Netflix Inc. (NFLX, +1.57%) is all over the news and in most cases, for all the right reasons. Now to top it off, on Friday, analysts at Stifel Nicolaus stated that by 2020, only 5 years from now, this streaming media company could become a $100 billion company by market cap. According to Scott Devitt, an analyst at Stifel Nicolaus, by the end of 2020, the operating income of Netflix is expected to reach $3.8 billion. This is based on the assumption that the company achieves 150 million paid subscriptions which can be calculated at an average of $9 per customer in revenue as well as an operating margin of 23 percent. In order for Netflix to achieve the $100 billion market cap, Devitt has stated that Netflix will need to have a subscription price of $10 per user as well as operating margins of 30 percent. This means that the company would generate approximately $5.4 billion in operating revenue. As a result, Netflix’s stock price would be at approximately $1,600 a share. Added to this, Devitt also said that the $100 billion mark is achievable as long as the company’s operating leverage continues to benefit from global licensing deals while the expansion of Netflix internationally will also play a key role. Netflix shares are currently trading at $680.60 a share.
On Friday, U.S. stocks rallied. This came in response to a positive sentiment among investors regarding Greece and its debit crisis with hopes that the country will not exit the eurozone. Added to this, Chinese stocks saw a sharp rebound which also helped to boost sentiment. Last week, the main benchmark indices saw major volatility in the commodity and global equity markets while the stop in trading on the New York Stock Exchange on Wednesday did little to support the indices. The Dow Jones Industrial Average (DJIA) traded up 1.2%, or 211.79 points, on Friday to 17,760.41 with all 30 components closing higher. For the week, the blue chip index gained 0.2%. Also on the upside was the Nasdaq Composite index (COMP) which rose 1.5%, or 75.30 points, to 4,997.70. Despite this gain on Friday, the tech heavy index finished the week 0.2 percent lower. Meanwhile, on Friday, the S&P 500 index (SPX) posted its biggest one-day gain in 2 months, yet despite this, the index ended the week virtually flat. The SPX advanced 1.2%, or 25.31 points, to 2,076.62 with all ten main sectors trading higher.
On Friday, the U.S. dollar (USD) traded lower. This came in response to the limited progress in the debt negotiations in Greece which continues to boost support for riskier assets. The EUR/USD traded at 1.1184, up 1.35 percent.

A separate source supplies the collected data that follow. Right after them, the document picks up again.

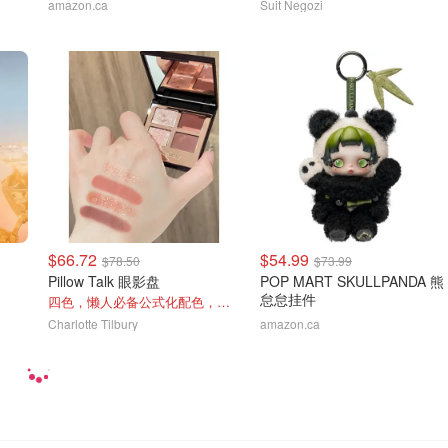
amazon.ca
Suit Negozi
$66.72
$54.99
$78.50
$73.99
Pillow Talk 眼影盘
POP MART SKULLPANDA 熊
怠怠挂件
四色，懒人必备公式化配色，露思超爱！
Charlotte Tilbury
amazon.ca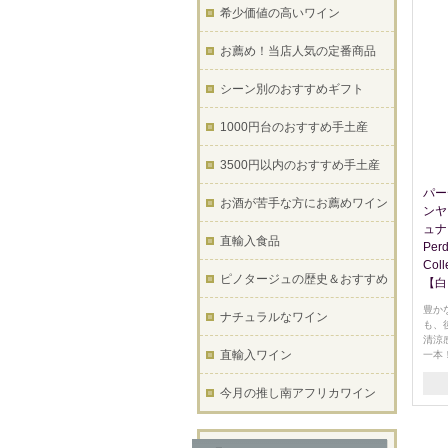
希少価値の高いワイン
お薦め！当店人気の定番商品
シーン別のおすすめギフト
1000円台のおすすめ手土産
3500円以内のおすすめ手土産
パー
お酒が苦手な方にお薦めワイン
ンヤ
ュナ
直輸入食品
Perd
Coll
ピノタージュの歴史＆おすすめ
【白
豊か
ナチュラルなワイン
も、
清涼
直輸入ワイン
一本
今月の推し南アフリカワイン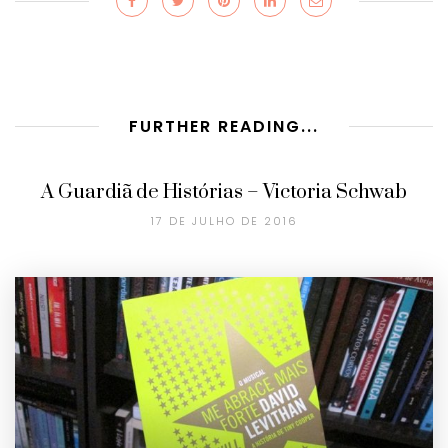
FURTHER READING...
A Guardiã de Histórias – Victoria Schwab
17 DE JULHO DE 2016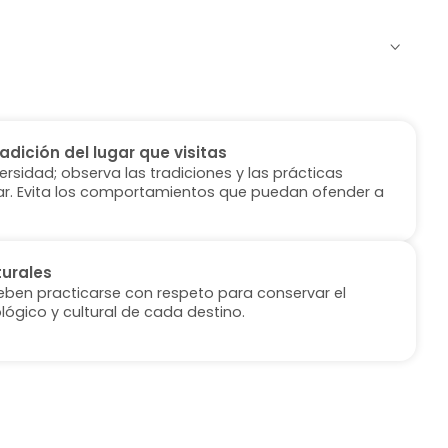
radición del lugar que visitas
versidad; observa las tradiciones y las prácticas
ugar. Evita los comportamientos que puedan ofender a
turales
deben practicarse con respeto para conservar el
lógico y cultural de cada destino.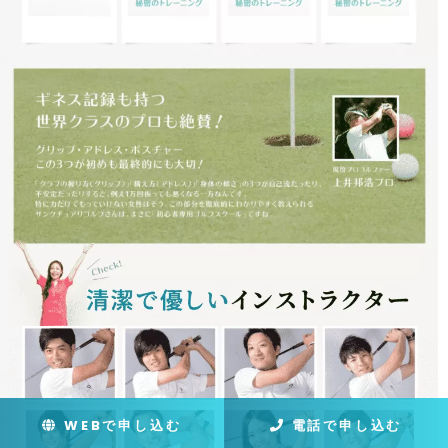
WEBで申し込む
電話で申し込む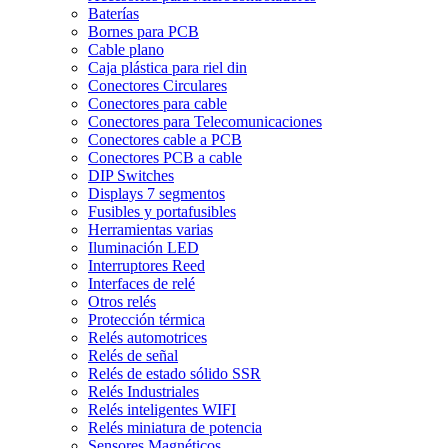
Baterías
Bornes para PCB
Cable plano
Caja plástica para riel din
Conectores Circulares
Conectores para cable
Conectores para Telecomunicaciones
Conectores cable a PCB
Conectores PCB a cable
DIP Switches
Displays 7 segmentos
Fusibles y portafusibles
Herramientas varias
Iluminación LED
Interruptores Reed
Interfaces de relé
Otros relés
Protección térmica
Relés automotrices
Relés de señal
Relés de estado sólido SSR
Relés Industriales
Relés inteligentes WIFI
Relés miniatura de potencia
Sensores Magnéticos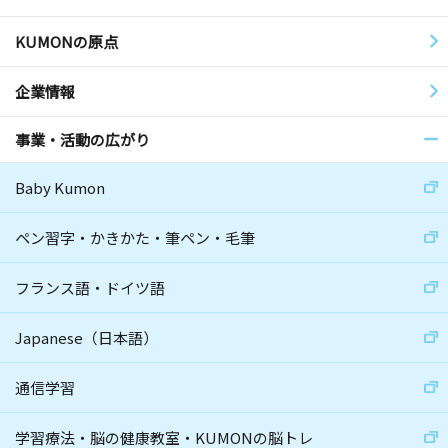
KUMONの原点
企業情報
事業・活動の広がり
Baby Kumon
ペン習字・かきかた・筆ペン・毛筆
フランス語・ドイツ語
Japanese（日本語）
通信学習
学習療法・脳の健康教室・KUMONの脳トレ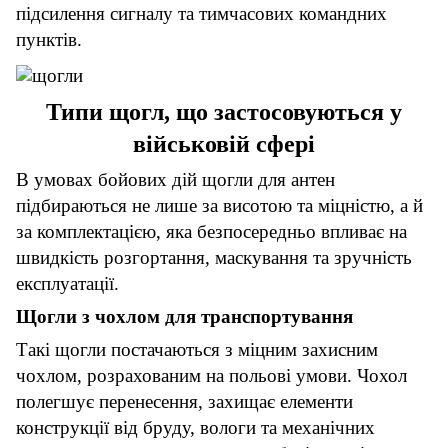
підсилення сигналу та тимчасових командних
пунктів.
Типи щогл, що застосовуються у
військовій сфері
В умовах бойових дій щогли для антен
підбираються не лише за висотою та міцністю, а й
за комплектацією, яка безпосередньо впливає на
швидкість розгортання, маскування та зручність
експлуатації.
Щогли з чохлом для транспортування
Такі щогли постачаються з міцним захисним
чохлом, розрахованим на польові умови. Чохол
полегшує перенесення, захищає елементи
конструкції від бруду, вологи та механічних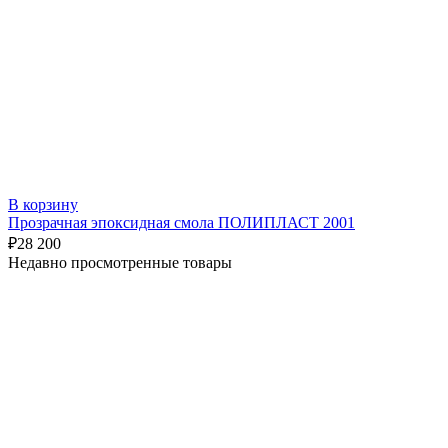
В корзину
Прозрачная эпоксидная смола ПОЛИПЛАСТ 2001
₽
28 200
Недавно просмотренные товары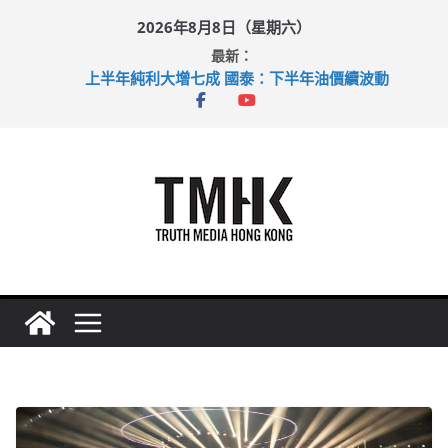
Skip
2026年8月8日（星期六）
to
最新：
content
上半年純利大增七成 國泰：下半年油價續波動
拜仁熱身賽挫維拉 啟德主場館奪錦標
性罪行修例獲九成支持 鄧炳強：爭取今屆任期內完成立法
涉造假公屋富戶申報表 倉管員准保釋候訊
足球盛會次場激戰 祖雲達斯挫車路士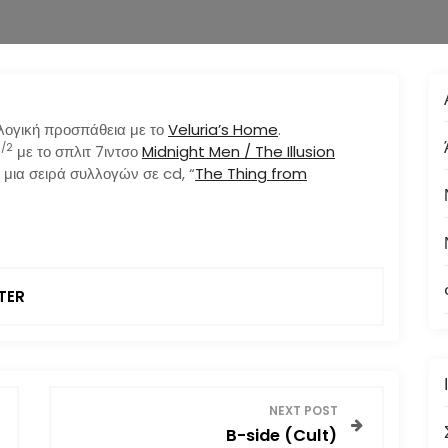
λογική προσπάθεια με το
Veluria’s Home
.
1/2
με το σπλιτ 7ιντσο
Midnight Men / The Illusion
 μια σειρά συλλογών σε cd, “
The Thing from
TER
NEXT POST
B-side (Cult)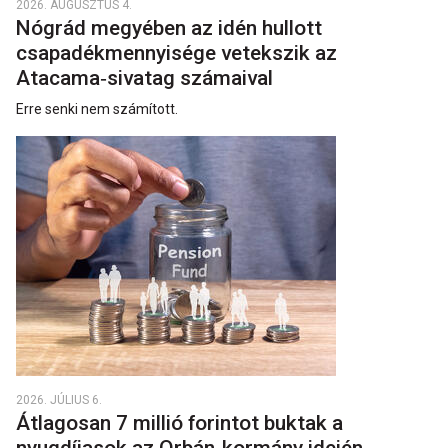
2026. AUGUSZTUS 4.
Nógrád megyében az idén hullott
csapadékmennyisége vetekszik az
Atacama‑sivatag számaival
Erre senki nem számított.
2026. JÚLIUS 6.
Átlagosan 7 millió forintot buktak a
nyugdíjasok az Orbán-kormány idején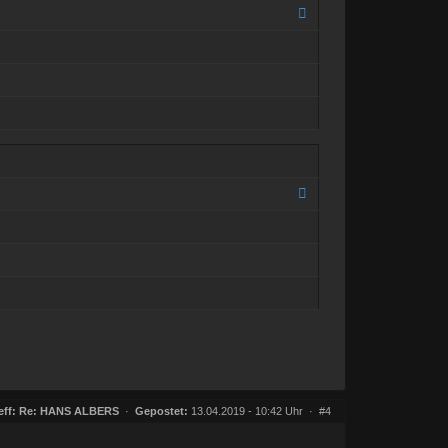
eff:
Re: HANS ALBERS
·
Gepostet:
13.04.2019 - 10:42 Uhr ·
#4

This increase came in response to comments by Eurogroup President Jeroen Dijsselbloem who stated that the latest reform proposals received by Greece in order to secure a 3rd bailout were "thorough". Meanwhile, the GBP/USD traded at 1.5525, up 0.95% while the USD/JPY traded at 122.56, up 1.01%. Against the currencies in Switzerland, Canada and Australia, the greenback traded mixed with USD/CHF down 1.10% at 0.9373, with USD/CAD up 0.17% at 1.2729 and with AUD/USD down 0.17% to trade at 0.7434. Also, the U.S. dollar index was at 95.81, down 0.88%. This marked its lowest level since the end of June.
On Monday, crude oil prices fell sharply in Asian trading. This came in response to events in Brussels regarding Greece's bailout package while trade data out of China came in lower than expected. In June, China's trade surplus reached $46.6 billion while imports fell by 6.1 percent. On the upside, exports gained 2.8% which was a positive sign and above the 0.2% decline recently seen. WTI crude oil for delivery in August traded at $51.93 a barrel, down 1.54%, on the NYMEX. Meanwhile, on Friday, Brent crude oil for August delivery traded at $59.00 a barrel, up 0.2 percent or 12 cents, on the ICE Futures Exchange in London. This came after the contract reached a 3-month low of $55.09 a barrel on Friday. On Monday, the OPEC (Organization of Petroleum Exporting Counties) will publish its monthly assessment of oil markets.